• [What you need to do] Starting at the line that contains "Banja Luka smeštaj", return every line through the end of the entries below, exactly and with nothing else.

Stored data entries:
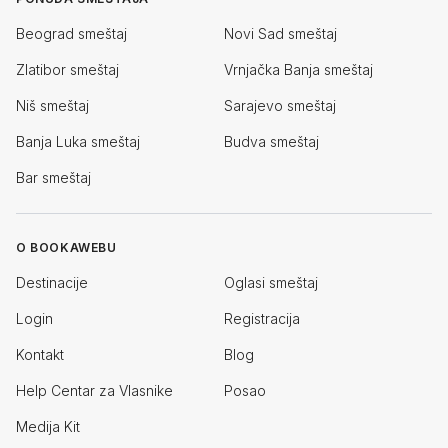
Beograd smeštaj
Novi Sad smeštaj
Zlatibor smeštaj
Vrnjačka Banja smeštaj
Niš smeštaj
Sarajevo smeštaj
Banja Luka smeštaj
Budva smeštaj
Bar smeštaj
O BOOKAWEBU
Destinacije
Oglasi smeštaj
Login
Registracija
Kontakt
Blog
Help Centar za Vlasnike
Posao
Medija Kit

• [Answer to the exercise]
Banja Luka smeštaj
Budva smeštaj
Bar smeštaj
O BOOKAWEBU
Destinacije
Oglasi smeštaj
Login
Registracija
Kontakt
Blog
Help Centar za Vlasnike
Posao
Medija Kit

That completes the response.